Case and I quick-footed it to the nearest hotel that was within our budget – the Akihito, named – rather improbably – after the Emperor of Japan. After slinging our backpacks down, we headed out into the warm night air in search of a clever way we could get to the Mayan city of Lamanai the next day.
The first place we went to was just off the main square, a poky little office, narrow and covered in papers and trash. We knew that to get to Lamanai would require us to take a long boat ride down the river (Lamanai is inaccessible by road), and we really wanted to go with somebody it looked like we could trust. I’m not one to judge a book by it’s cover, but if the cover says ‘Fifty Shades of Grey’ then I can hazard a guess at its contents. These guys would not be taking us to Lamanai, not if there was any other option whatsoever.
Happily, there was.
Our Lonely Planet was a good six years out of date, so we were taking everything with a pinch of salt, but there seemed to be another option on the road that ran parallel with the river. Only it was dark, not very well lit, and a bit off-putting.
I’m all for putting myself in ridiculously compromising positions, but I’ve got somebody else here to worry about, and worry I do. When a big fuck-off pick-up with blacked-out windows pulled up along side us, my Spidey-Sense started tingling.

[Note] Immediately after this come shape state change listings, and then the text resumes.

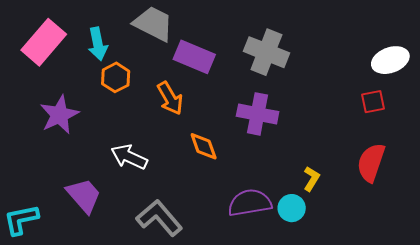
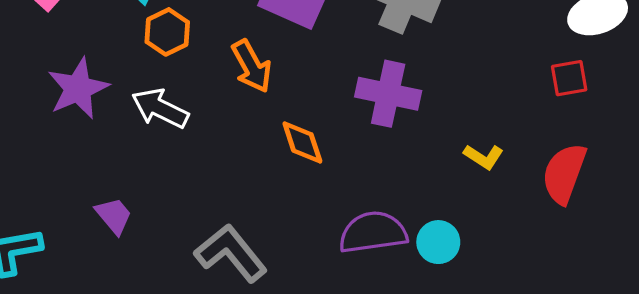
white arrow: (129, 157) -> (160, 108), moved
yellow L-shape: (312, 179) -> (484, 157), moved, turned 90
purple trapezoid: (84, 196) -> (114, 216), size x0.7

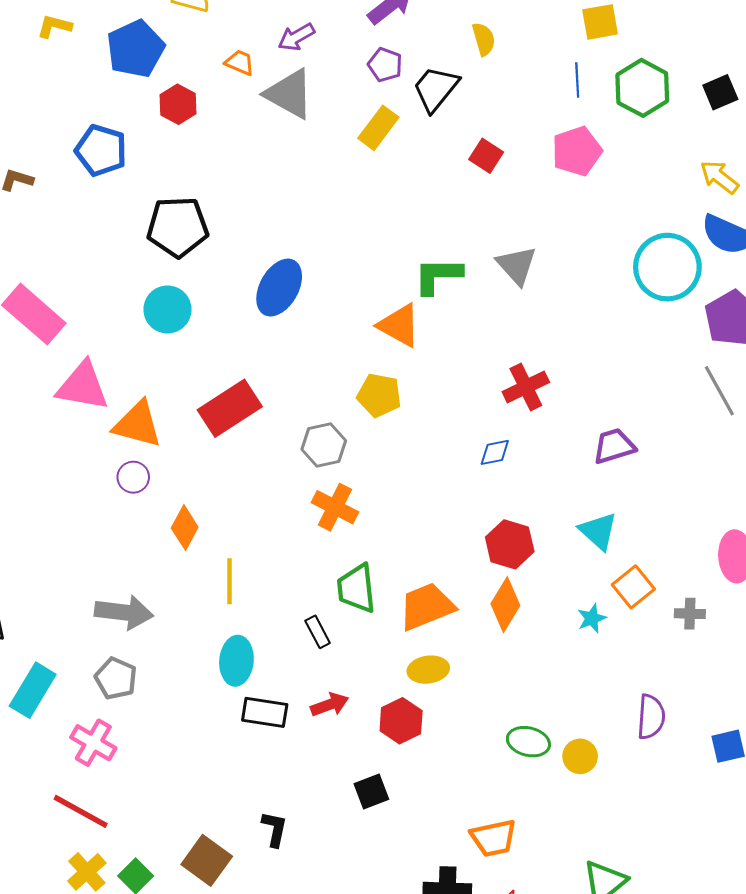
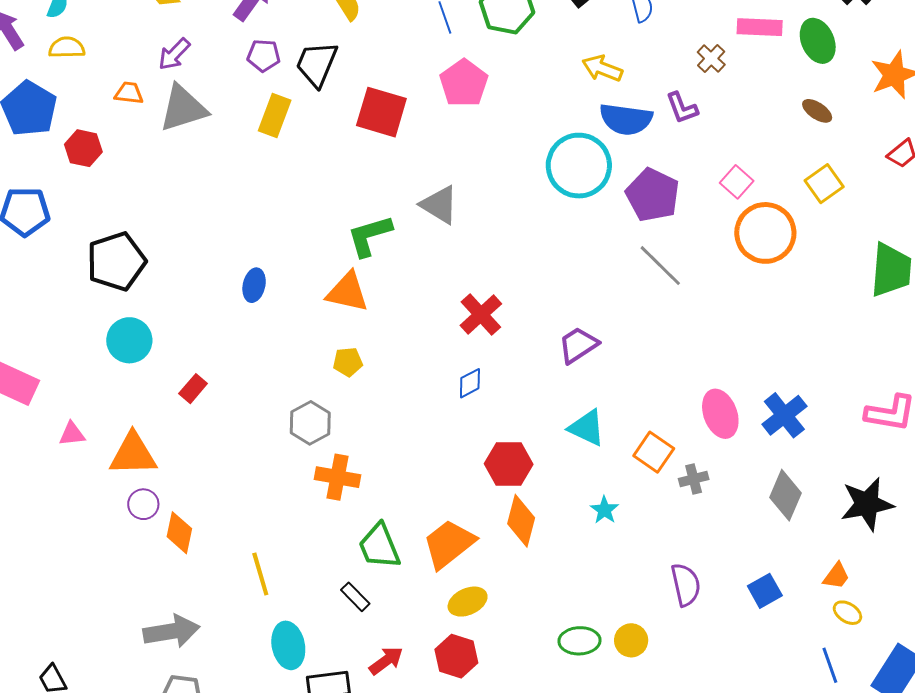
gray triangle: (289, 94) -> (183, 108), turned -30
red square: (486, 156) -> (381, 112), size x1.6
blue ellipse: (279, 288) -> (254, 285), moved, size x0.6
pink triangle: (83, 386) -> (72, 434), size x0.5
yellow pentagon: (379, 395) -> (348, 362), size x0.7
red rectangle: (230, 408) -> (193, 389), moved, size x0.5
orange diamond: (185, 528) -> (179, 533), moved
orange square: (633, 587) -> (654, 452), moved

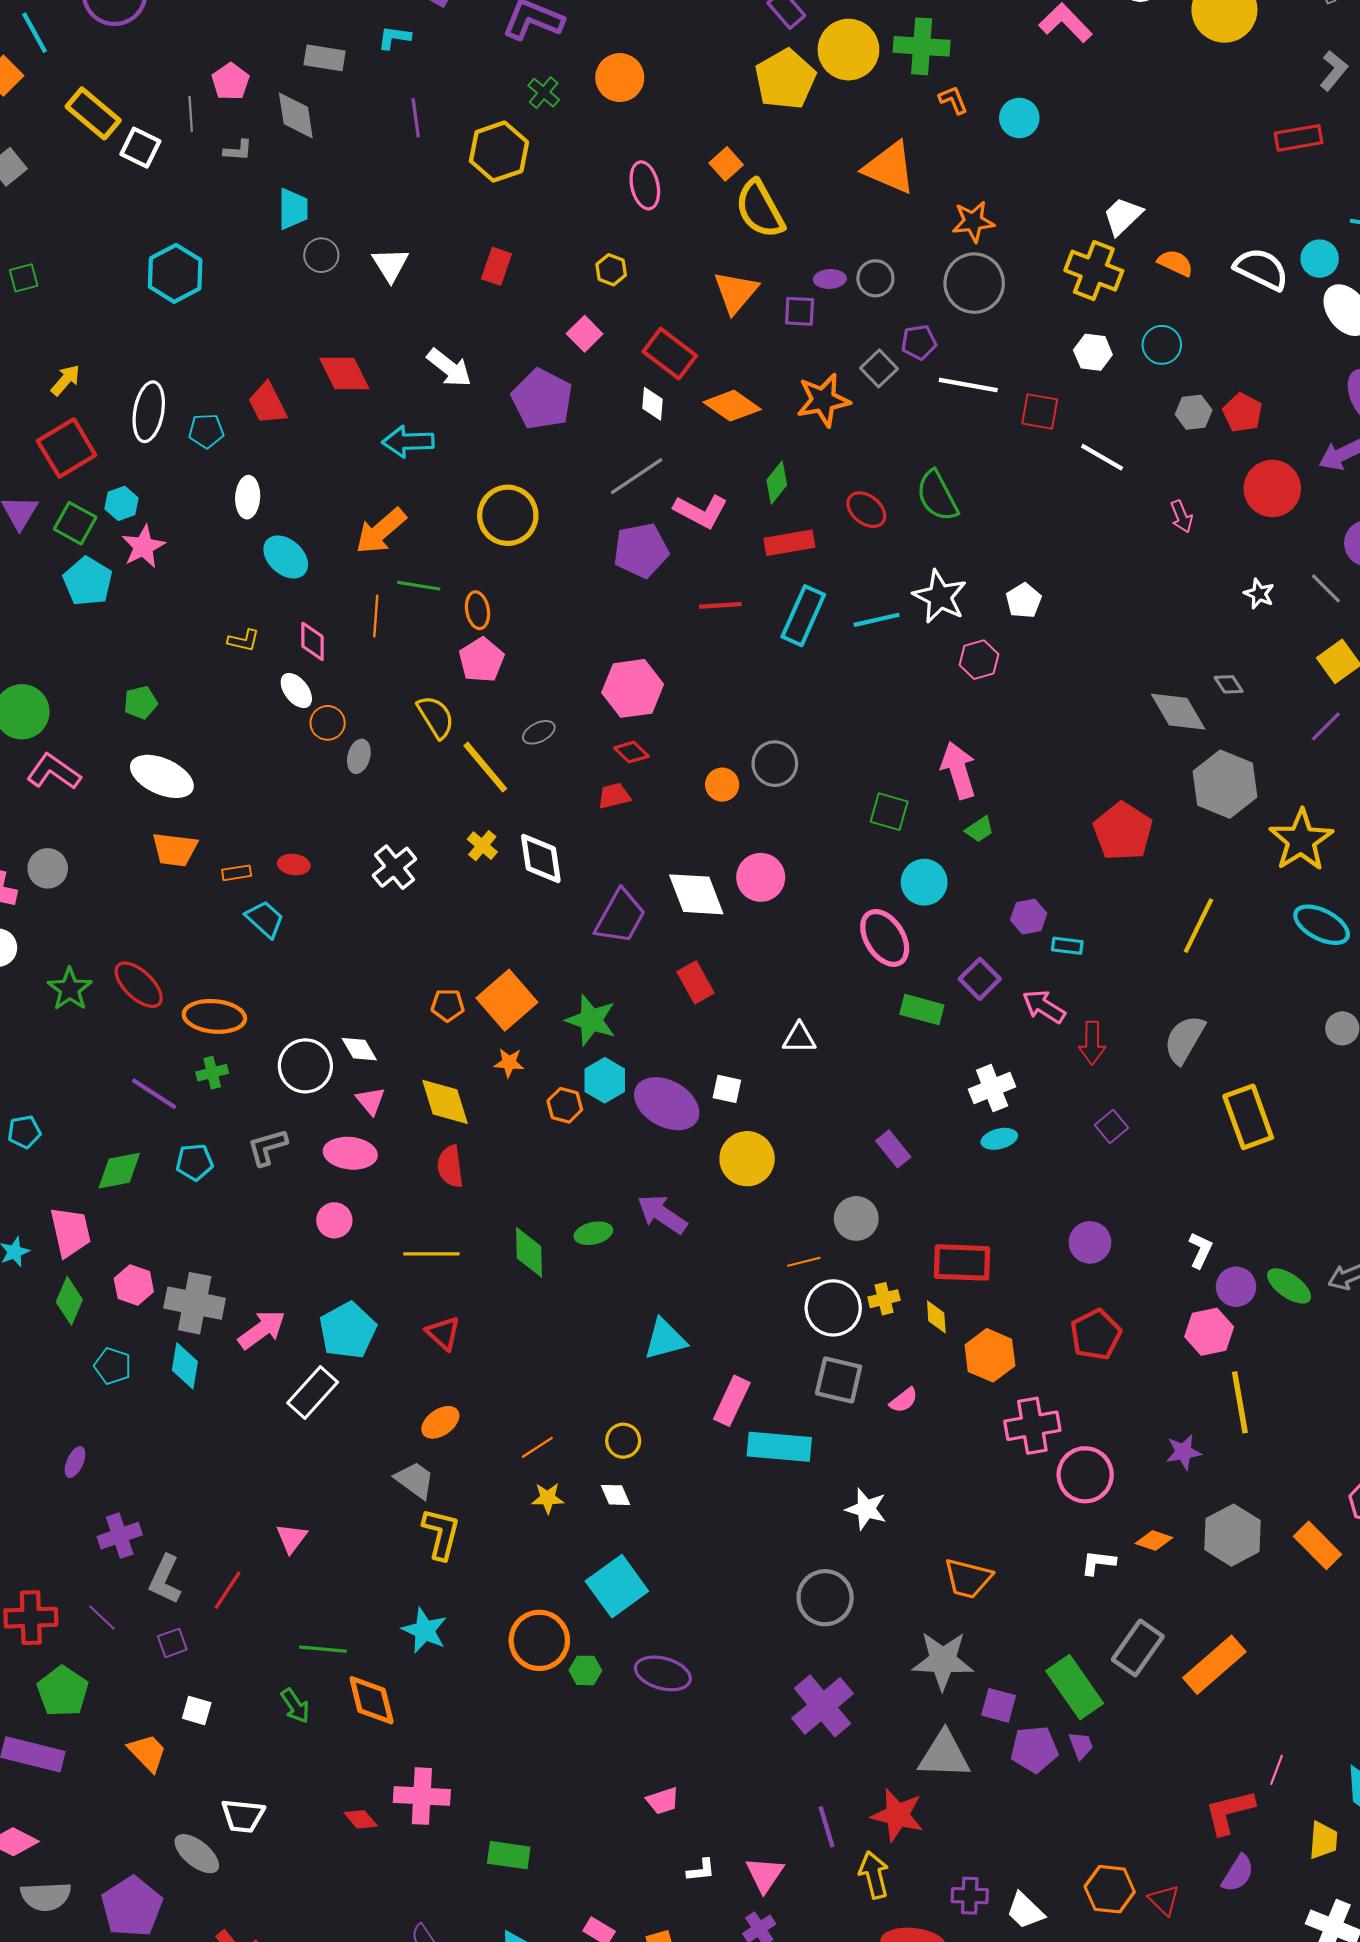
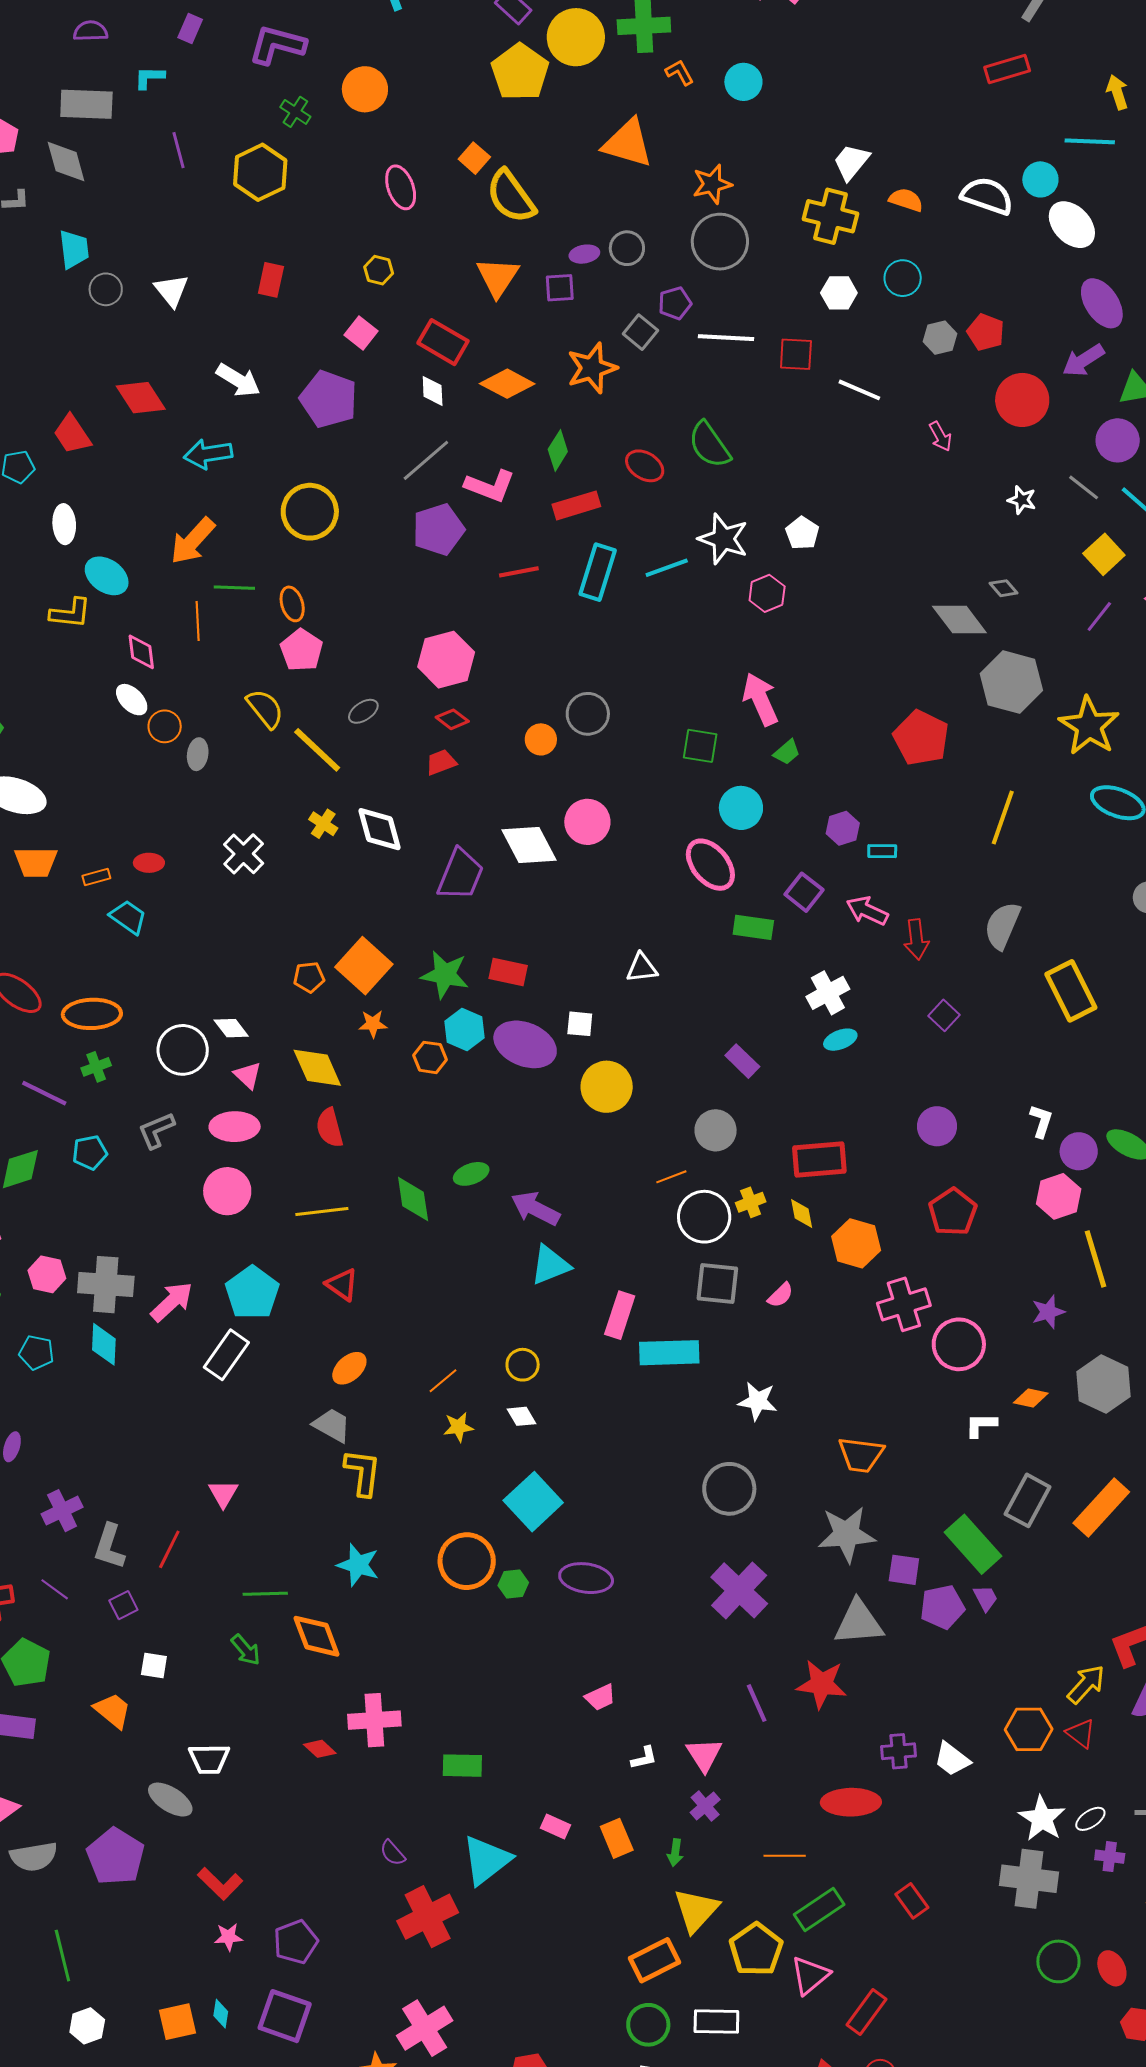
gray rectangle: (325, 58) -> (86, 104), size x1.4
yellow L-shape: (244, 640) -> (70, 613), moved, size x1.4
red rectangle: (696, 982) -> (508, 972), moved, turned -42
purple arrow: (662, 1214) -> (535, 1209), moved
pink circle: (334, 1220) -> (227, 1191), size x1.4
yellow arrow: (874, 1875) -> (1086, 1684), moved, turned 63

“You looking for a tour?” asked the guy in the pick-up.
“Okay, come with me.”
Oh bloomin’ eck, now I’m in trouble.
The Englishness chip in my brain that forces me to not appear rude no matter how threatening the situation went into overdrive.
“Where are you going?”
“Just up this path here! Come on, get in!”
“It’s okay, we’ll follow you.”
So we didn’t get into the car, but we did walk down a long dimly lit pathway after the car. This kind of situation happens all the time when you’re travelling, the trick is to always have an exit strategy. For me, that’s usually RUN LIKE HELL! You can’t do that in a car.
Turns out Lance, the guy in the car, was the owner of the Lamanai Riverside Retreat, a gorgeous little hideaway situated right by the river. When we got to the bar, I soon realised we’d made a good call following him down that road (and possibly came across as a little rude for not getting in the car, but hey-ho). Lance sorted us out with tickets for the boat trip the next day, as well as (delicious) dinner and copious amounts of beer.
After we’d eaten, Lance came and joined us at our table overlooking the river below. He regaled us with tales of life in the jungle, as a guide climbing up mountains with suicidally stupid tourists. We laughed, we drank, it was good.
The next morning we were up bright and early and back to the Retreat for our drip down the New River.
But this was no standard jaunt down any old river… New River is home to some absolutely fascinating wildlife.
At the end of the two hour boat journey (there were lots of stops), we arrived at our second complex of the Ruta Maya: Lamanai.
Mayan Site #2: Lamanai
The summit of the High Temple affords a view across the surrounding jungle to a nearby lagoon, part of New River.
In the jaguar temple there is a legend that you can find an ancient spear called the heart of the jaguar, even though the temple got his name from the jaguar faces on each side.
The most interesting features on the Mask Temple, a short walk from the Jaguar Temple are (somewhat predictably) the two masks that decorate the west façade of the temple.
The masks are 15 feet high and sit on two levels on the south side of a central stairway. They represent humanized faces and are bordered by decorative elements. The headdress of the left mask apparently represents a crocodile.
That evening we returned to the Lamanai Riverside Retreat where over a few too many beers, Lance convinced us to stay an extra day in Orange Walk. Apparently, Lance also owns a private island, in the middle of New River. It’s called ‘Dead Man’s Island’ and we were invited to visit.
A fellow island owner? How could I say no?